_Problem to solve_.
Your task is to repeat exactly the lines below between the line holding "Liite B23 Asukaskyselyraportti.pdf" and the line holding "Vain välttämättömät (895, 2164)", inclusive, and only those.

Collected data
┄┄┄┄┄┄
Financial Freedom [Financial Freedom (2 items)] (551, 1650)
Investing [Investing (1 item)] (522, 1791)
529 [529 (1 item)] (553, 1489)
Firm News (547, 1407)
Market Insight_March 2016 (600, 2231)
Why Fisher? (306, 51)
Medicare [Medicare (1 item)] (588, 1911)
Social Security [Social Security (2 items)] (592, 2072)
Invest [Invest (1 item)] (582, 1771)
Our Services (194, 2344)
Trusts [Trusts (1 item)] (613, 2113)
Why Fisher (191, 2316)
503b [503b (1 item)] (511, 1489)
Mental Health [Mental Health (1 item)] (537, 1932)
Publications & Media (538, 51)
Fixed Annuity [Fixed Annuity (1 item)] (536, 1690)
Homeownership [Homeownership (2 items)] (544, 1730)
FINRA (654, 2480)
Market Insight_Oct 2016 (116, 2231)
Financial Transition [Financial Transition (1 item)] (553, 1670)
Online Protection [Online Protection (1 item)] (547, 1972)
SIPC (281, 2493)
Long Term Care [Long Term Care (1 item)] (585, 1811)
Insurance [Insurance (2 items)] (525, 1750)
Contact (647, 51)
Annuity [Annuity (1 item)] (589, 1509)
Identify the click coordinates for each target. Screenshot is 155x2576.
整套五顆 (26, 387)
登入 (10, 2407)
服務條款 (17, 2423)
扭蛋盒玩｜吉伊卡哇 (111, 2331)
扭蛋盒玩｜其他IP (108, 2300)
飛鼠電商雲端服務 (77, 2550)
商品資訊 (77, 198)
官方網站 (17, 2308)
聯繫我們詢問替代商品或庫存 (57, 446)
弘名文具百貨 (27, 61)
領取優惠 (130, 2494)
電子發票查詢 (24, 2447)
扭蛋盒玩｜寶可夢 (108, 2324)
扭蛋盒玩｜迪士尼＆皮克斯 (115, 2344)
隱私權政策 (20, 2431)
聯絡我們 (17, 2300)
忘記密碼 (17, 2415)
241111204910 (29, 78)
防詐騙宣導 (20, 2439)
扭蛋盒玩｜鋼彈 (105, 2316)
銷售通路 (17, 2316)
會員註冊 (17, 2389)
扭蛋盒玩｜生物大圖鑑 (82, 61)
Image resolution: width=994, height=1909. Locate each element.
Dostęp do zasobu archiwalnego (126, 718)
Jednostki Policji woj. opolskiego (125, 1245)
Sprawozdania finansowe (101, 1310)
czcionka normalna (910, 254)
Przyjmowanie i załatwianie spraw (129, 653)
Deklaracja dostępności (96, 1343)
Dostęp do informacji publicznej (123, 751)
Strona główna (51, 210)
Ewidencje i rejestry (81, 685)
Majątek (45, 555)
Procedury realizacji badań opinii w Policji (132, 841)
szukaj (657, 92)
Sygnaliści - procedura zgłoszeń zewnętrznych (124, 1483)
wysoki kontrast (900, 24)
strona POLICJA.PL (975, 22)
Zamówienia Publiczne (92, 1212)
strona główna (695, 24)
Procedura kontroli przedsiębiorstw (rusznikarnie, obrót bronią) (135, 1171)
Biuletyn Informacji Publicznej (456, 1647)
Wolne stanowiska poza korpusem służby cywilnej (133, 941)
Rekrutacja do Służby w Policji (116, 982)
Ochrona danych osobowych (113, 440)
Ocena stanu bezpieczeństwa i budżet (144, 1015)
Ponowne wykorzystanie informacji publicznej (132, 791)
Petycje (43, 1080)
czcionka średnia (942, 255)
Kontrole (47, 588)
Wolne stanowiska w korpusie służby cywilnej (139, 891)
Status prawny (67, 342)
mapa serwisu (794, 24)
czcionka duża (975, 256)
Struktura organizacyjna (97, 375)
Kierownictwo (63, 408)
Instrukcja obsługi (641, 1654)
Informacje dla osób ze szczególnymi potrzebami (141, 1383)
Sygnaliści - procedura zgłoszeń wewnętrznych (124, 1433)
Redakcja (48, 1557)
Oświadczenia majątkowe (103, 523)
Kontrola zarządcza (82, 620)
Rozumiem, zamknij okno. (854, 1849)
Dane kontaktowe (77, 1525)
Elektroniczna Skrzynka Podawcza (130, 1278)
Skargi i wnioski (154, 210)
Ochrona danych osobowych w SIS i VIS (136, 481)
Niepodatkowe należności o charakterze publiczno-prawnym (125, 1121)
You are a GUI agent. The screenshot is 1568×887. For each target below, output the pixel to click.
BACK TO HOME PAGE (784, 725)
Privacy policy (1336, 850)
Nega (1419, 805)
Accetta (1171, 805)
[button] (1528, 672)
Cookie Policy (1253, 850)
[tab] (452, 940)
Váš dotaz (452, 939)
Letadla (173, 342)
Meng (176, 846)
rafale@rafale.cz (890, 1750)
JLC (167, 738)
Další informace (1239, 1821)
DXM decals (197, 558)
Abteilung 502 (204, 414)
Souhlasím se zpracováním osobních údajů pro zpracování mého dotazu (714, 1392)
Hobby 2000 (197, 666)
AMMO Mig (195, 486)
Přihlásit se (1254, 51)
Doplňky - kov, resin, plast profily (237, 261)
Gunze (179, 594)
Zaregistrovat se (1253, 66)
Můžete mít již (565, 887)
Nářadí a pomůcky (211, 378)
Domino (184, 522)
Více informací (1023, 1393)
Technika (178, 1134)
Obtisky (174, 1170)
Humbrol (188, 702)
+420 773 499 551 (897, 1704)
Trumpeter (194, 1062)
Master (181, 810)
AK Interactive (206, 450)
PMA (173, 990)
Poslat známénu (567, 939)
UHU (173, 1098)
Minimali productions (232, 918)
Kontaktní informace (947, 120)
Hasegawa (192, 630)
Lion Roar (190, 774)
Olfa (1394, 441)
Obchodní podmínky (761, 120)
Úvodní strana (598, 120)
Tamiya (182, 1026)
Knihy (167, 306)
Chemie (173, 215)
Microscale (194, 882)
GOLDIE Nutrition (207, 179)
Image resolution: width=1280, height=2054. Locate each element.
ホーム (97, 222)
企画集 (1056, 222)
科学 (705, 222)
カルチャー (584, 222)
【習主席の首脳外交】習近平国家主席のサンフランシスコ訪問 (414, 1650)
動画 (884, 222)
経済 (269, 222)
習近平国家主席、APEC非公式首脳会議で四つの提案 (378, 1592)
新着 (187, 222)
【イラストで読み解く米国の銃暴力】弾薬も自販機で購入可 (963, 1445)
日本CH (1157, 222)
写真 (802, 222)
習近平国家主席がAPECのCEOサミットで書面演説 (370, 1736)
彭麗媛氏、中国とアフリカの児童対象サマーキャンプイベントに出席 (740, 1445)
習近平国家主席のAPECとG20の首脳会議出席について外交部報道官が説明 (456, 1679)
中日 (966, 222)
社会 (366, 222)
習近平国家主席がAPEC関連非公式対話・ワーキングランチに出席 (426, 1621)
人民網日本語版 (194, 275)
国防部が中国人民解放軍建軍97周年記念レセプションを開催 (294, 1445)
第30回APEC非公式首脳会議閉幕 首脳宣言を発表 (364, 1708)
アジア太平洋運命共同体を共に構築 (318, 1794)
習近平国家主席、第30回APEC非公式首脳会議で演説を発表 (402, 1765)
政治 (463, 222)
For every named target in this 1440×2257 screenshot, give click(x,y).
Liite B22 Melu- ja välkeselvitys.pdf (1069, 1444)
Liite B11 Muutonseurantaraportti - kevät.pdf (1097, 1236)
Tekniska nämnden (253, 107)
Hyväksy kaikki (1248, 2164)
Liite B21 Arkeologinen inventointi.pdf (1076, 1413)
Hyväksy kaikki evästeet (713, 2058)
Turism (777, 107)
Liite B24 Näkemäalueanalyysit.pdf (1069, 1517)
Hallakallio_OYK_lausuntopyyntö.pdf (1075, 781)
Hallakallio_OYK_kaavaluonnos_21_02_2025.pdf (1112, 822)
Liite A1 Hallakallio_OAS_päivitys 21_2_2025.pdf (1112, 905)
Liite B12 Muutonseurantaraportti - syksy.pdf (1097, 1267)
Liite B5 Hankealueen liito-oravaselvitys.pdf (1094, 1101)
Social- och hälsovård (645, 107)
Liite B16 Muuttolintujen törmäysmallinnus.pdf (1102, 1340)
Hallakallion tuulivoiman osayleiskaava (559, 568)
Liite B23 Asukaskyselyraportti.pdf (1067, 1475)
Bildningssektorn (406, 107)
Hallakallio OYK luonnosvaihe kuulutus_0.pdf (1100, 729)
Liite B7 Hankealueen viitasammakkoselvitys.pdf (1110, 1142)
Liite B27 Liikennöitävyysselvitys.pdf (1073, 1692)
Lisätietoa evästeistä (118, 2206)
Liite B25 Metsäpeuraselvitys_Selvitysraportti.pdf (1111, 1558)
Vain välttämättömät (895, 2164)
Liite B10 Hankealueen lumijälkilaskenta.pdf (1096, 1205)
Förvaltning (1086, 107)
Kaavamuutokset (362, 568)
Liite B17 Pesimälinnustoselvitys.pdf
┄┄┄┄┄┄
_Result of the exercise_.
Liite B23 Asukaskyselyraportti.pdf (1067, 1475)
Bildningssektorn (406, 107)
Hallakallio OYK luonnosvaihe kuulutus_0.pdf (1100, 729)
Liite B7 Hankealueen viitasammakkoselvitys.pdf (1110, 1142)
Liite B27 Liikennöitävyysselvitys.pdf (1073, 1692)
Lisätietoa evästeistä (118, 2206)
Liite B25 Metsäpeuraselvitys_Selvitysraportti.pdf (1111, 1558)
Vain välttämättömät (895, 2164)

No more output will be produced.